Why did the rowing team enroll in a current affairs class? Because they wanted to learn how to navigate the currents while rowing! Now, let's work this out.
Let's call the rate of the rowing team in still water 'r' miles per hour.
When rowing with the current, their effective rate would be (r + 2) miles per hour. And the total time to row 50 miles can be represented as 50 / (r + 2).
When rowing against the current, their effective rate would be (r - 2) miles per hour. And the total time to row 25 miles can be represented as 25 / (r - 2).
Since the rowing team took the same amount of time for both scenarios, we can set up the equation:
50 / (r + 2) = 25 / (r - 2)
Now, cross multiply:
50(r - 2) = 25(r + 2)
Expanding and simplifying:
50r - 100 = 25r + 50
Subtracting 25r from both sides, we get:
25r = 150
Dividing by 25, we find:
r = 6
So, the rate of the rowing team in still water is 6 miles per hour. Now let's hope they don't get tangled in any water-related current events!
To solve this problem, we can let the rate of the rowing team in still water be x miles per hour.
When rowing with the current, the rowing team's effective speed is increased by the rate of the current, so their speed is (x + 2) miles per hour.

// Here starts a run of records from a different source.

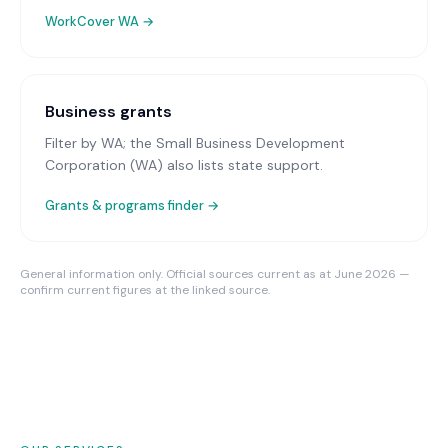
WorkCover WA
→
Business grants
Filter by WA; the Small Business Development
Corporation (WA) also lists state support.
Grants & programs finder →
General information only. Official sources current as at June 2026 —
confirm current figures at the linked source.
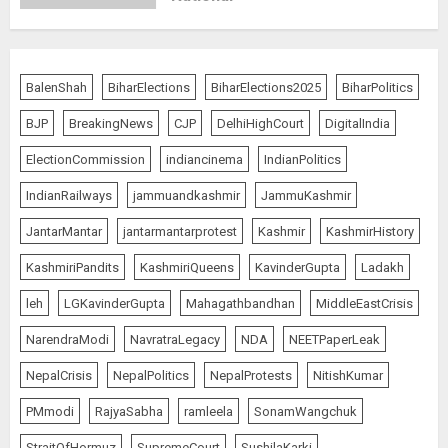
Rajya Sabha Chairman Asks Rijiju
BalenShah
BiharElections
BiharElections2025
BiharPolitics
to Convey Opposition’s Demand
for Shah’s Statement
BJP
BreakingNews
CJP
DelhiHighCourt
DigitalIndia
AUGUST 7, 2026
5
ElectionCommission
indiancinema
IndianPolitics
IndianRailways
jammuandkashmir
JammuKashmir
L-G VK Saxena reviews
JantarMantar
jantarmantarprotest
Kashmir
KashmirHistory
preparedness to mitigate
KashmiriPandits
KashmiriQueens
KavinderGupta
Ladakh
landslides and rockfalls in Ladakh
AUGUST 7, 2026
leh
LGKavinderGupta
Mahagathbandhan
MiddleEastCrisis
1
NarendraModi
NavratraLegacy
NDA
NEETPaperLeak
The Indian Roadside Needs a
NepalCrisis
NepalPolitics
NepalProtests
NitishKumar
Common Public Rulebook and
PMmodi
RajyaSabha
ramleela
SonamWangchuk
Citizens’ Charter; Not a Power
Struggle
StraitOfHormuz
SupremeCourt
SushilaKarki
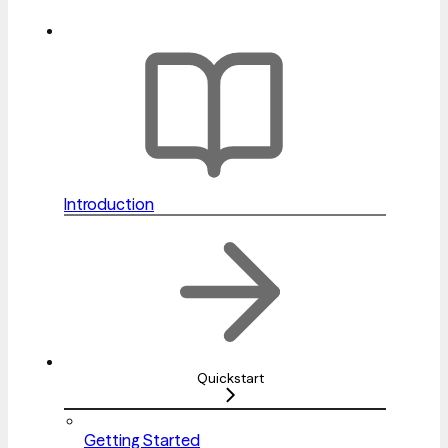
Introduction
Quickstart
Getting Started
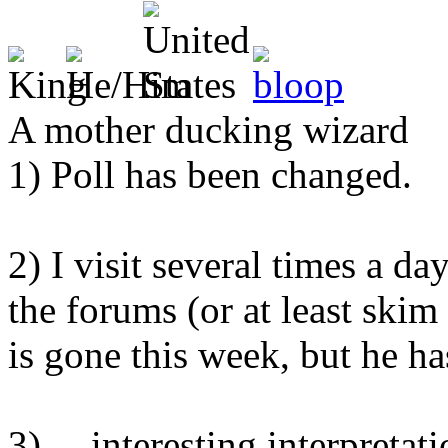
A mother ducking wizard
1) Poll has been changed.
2) I visit several times a da
the forums (or at least skim
is gone this week, but he h
3) ... interesting interpretati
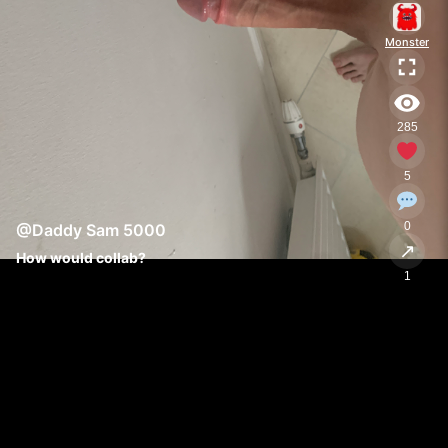
Monster
285
5
0
@Daddy Sam 5000
↗
How would collab?
1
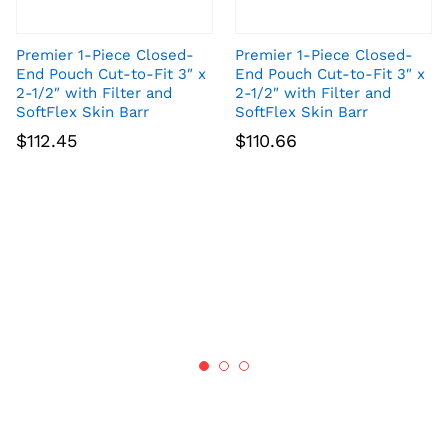
Premier 1-Piece Closed-
Premier 1-Piece Closed-
End Pouch Cut-to-Fit 3″ x
End Pouch Cut-to-Fit 3″ x
2-1/2″ with Filter and
2-1/2″ with Filter and
SoftFlex Skin Barr
SoftFlex Skin Barr
$
112.45
$
110.66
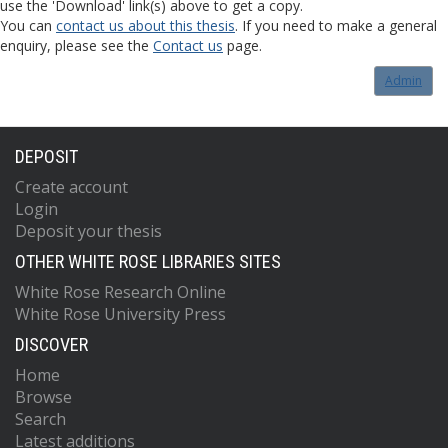
use the 'Download' link(s) above to get a copy.
You can
contact us about this thesis
. If you need to make a general
enquiry, please see the
Contact us
page.
Admin
DEPOSIT
Create account
Login
Deposit your thesis
OTHER WHITE ROSE LIBRARIES SITES
White Rose Research Online
White Rose University Press
DISCOVER
Home
Browse
Search
Latest additions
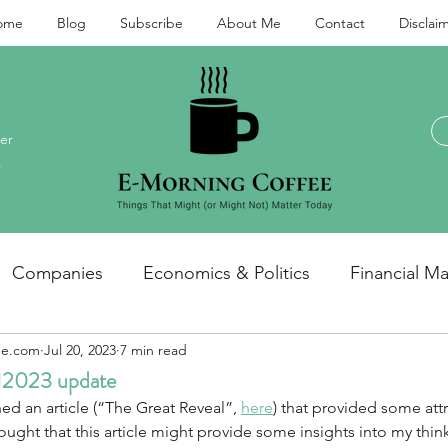
ome
Blog
Subscribe
About Me
Contact
Disclai
er
.
Companies
Economics & Politics
Financial Ma
ee.com
Jul 20, 2023
7 min read
Investments and personal finance
General / miscel
1H2023 update
ed an article (“The Great Reveal”, 
here
) that provided some att
hought that this article might provide some insights into my think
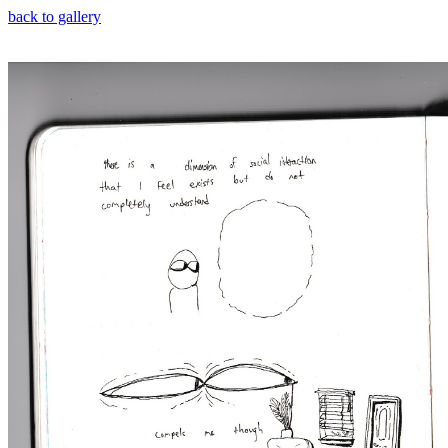
back to gallery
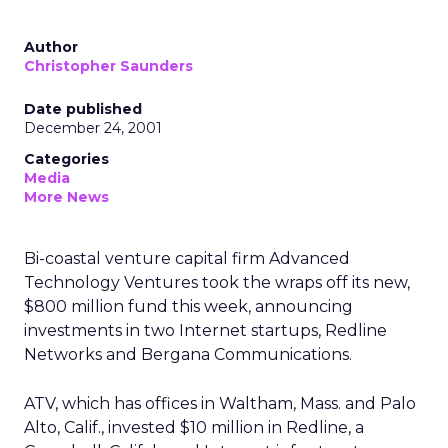
Author
Christopher Saunders
Date published
December 24, 2001
Categories
Media
More News
Bi-coastal venture capital firm Advanced
Technology Ventures took the wraps off its new,
$800 million fund this week, announcing
investments in two Internet startups, Redline
Networks and Bergana Communications.
ATV, which has offices in Waltham, Mass. and Palo
Alto, Calif., invested $10 million in Redline, a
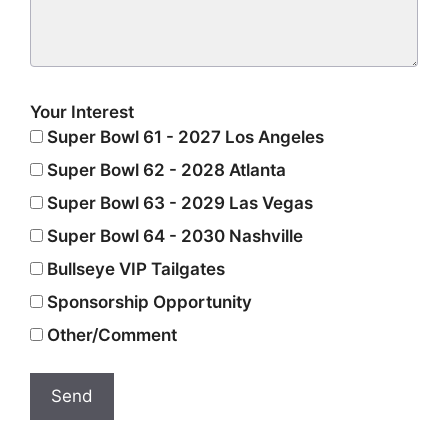
Your Interest
Super Bowl 61 - 2027 Los Angeles
Super Bowl 62 - 2028 Atlanta
Super Bowl 63 - 2029 Las Vegas
Super Bowl 64 - 2030 Nashville
Bullseye VIP Tailgates
Sponsorship Opportunity
Other/Comment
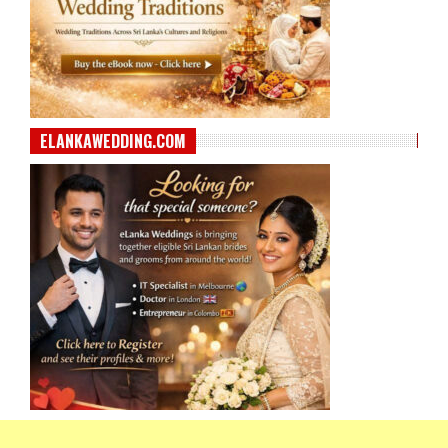
ELANKAWEDDING.COM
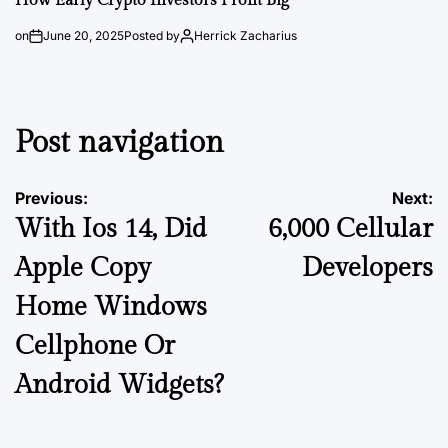
How Early Crypto Investors Profit Big
on
June 20, 2025
Posted by
Herrick Zacharius
Post navigation
Previous:
Next:
With Ios 14, Did
6,000 Cellular
Apple Copy
Developers
Home Windows
Cellphone Or
Android Widgets?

When rowing against the current, the rowing team's effective speed is decreased by the rate of the current, so their speed is (x - 2) miles per hour.
We are given that the team rowed 50 miles with the current in the same amount of time as it took to row 25 miles against the current.

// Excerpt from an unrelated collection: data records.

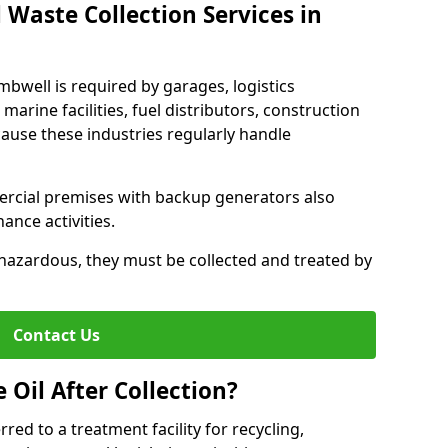
 Waste Collection Services in
mbwell is required by garages, logistics
marine facilities, fuel distributors, construction
ause these industries regularly handle
ercial premises with backup generators also
nce activities.
hazardous, they must be collected and treated by
Contact Us
Oil After Collection?
erred to a treatment facility for recycling,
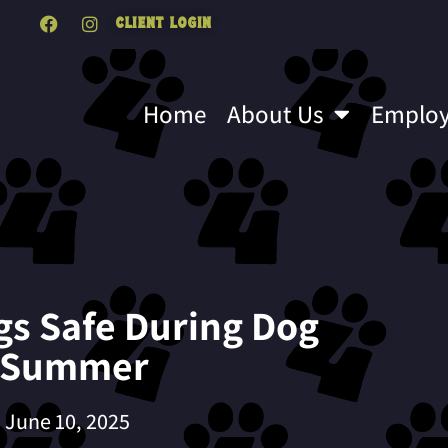
Client Login
Home
About Us
Emplo
gs Safe During Dog
s Summer
June 10, 2025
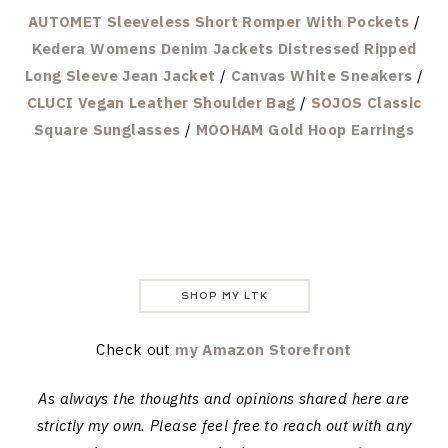
AUTOMET Sleeveless Short Romper With Pockets
/
Kedera Womens Denim Jackets Distressed Ripped
Long Sleeve Jean Jacket
/
Canvas White Sneakers
/
CLUCI Vegan Leather Shoulder Bag
/
SOJOS Classic
Square Sunglasses
/
MOOHAM Gold Hoop Earrings
SHOP MY LTK
Check out
my Amazon Storefront
As always the thoughts and opinions shared here are
strictly my own. Please feel free to reach out with any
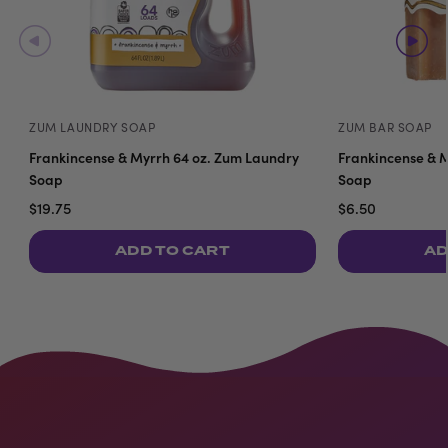
ZUM LAUNDRY SOAP
ZUM BAR SOAP
Frankincense & Myrrh 64 oz. Zum Laundry
Frankincense & M
Soap
Soap
$19.75
$6.50
ADD TO CART
AD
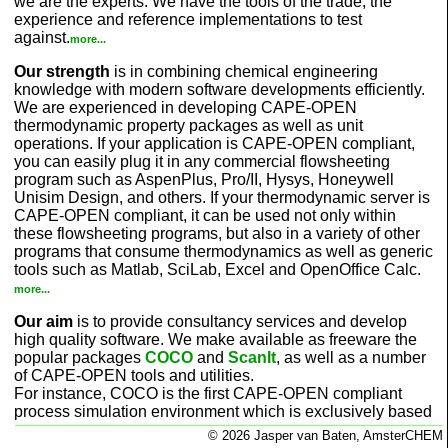
we are the experts. We have the tools of the trade, the
experience and reference implementations to test
against.
more...
Our strength
is in combining chemical engineering
knowledge with modern software developments efficiently.
We are experienced in developing CAPE-OPEN
thermodynamic property packages as well as unit
operations. If your application is CAPE-OPEN compliant,
you can easily plug it in any commercial flowsheeting
program such as AspenPlus, Pro/II, Hysys, Honeywell
Unisim Design, and others. If your thermodynamic server is
CAPE-OPEN compliant, it can be used not only within
these flowsheeting programs, but also in a variety of other
programs that consume thermodynamics as well as generic
tools such as Matlab, SciLab, Excel and OpenOffice Calc.
more...
Our aim
is to provide consultancy services and develop
high quality software. We make available as freeware the
popular packages
COCO
and
ScanIt
, as well as a number
of CAPE-OPEN tools and utilities.
For instance, COCO is the first CAPE-OPEN compliant
process simulation environment which is exclusively based
on CAPE-OPEN technology. You can add unit operations,
© 2026 Jasper van Baten, AmsterCHEM
property packages as well as chemical reaction packages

Using the formula distance = rate × time, we can set up the following equation for rowing with the current:
50 = (x + 2) × time
And the following equation for rowing against the current:
25 = (x - 2) × time
Since the time taken is the same in both cases, we can set the two equations equal to each other:
(x + 2) × time = (x - 2) × time
The "time" variable cancels out, leaving us with:
x + 2 = x - 2
Simplifying the equation:
2 = -2
Since we arrive at an incorrect statement, we can conclude that there is no valid solution to this problem. The given situation is not possible.
The rate of the rowing team in still water cannot be determined based on the information given.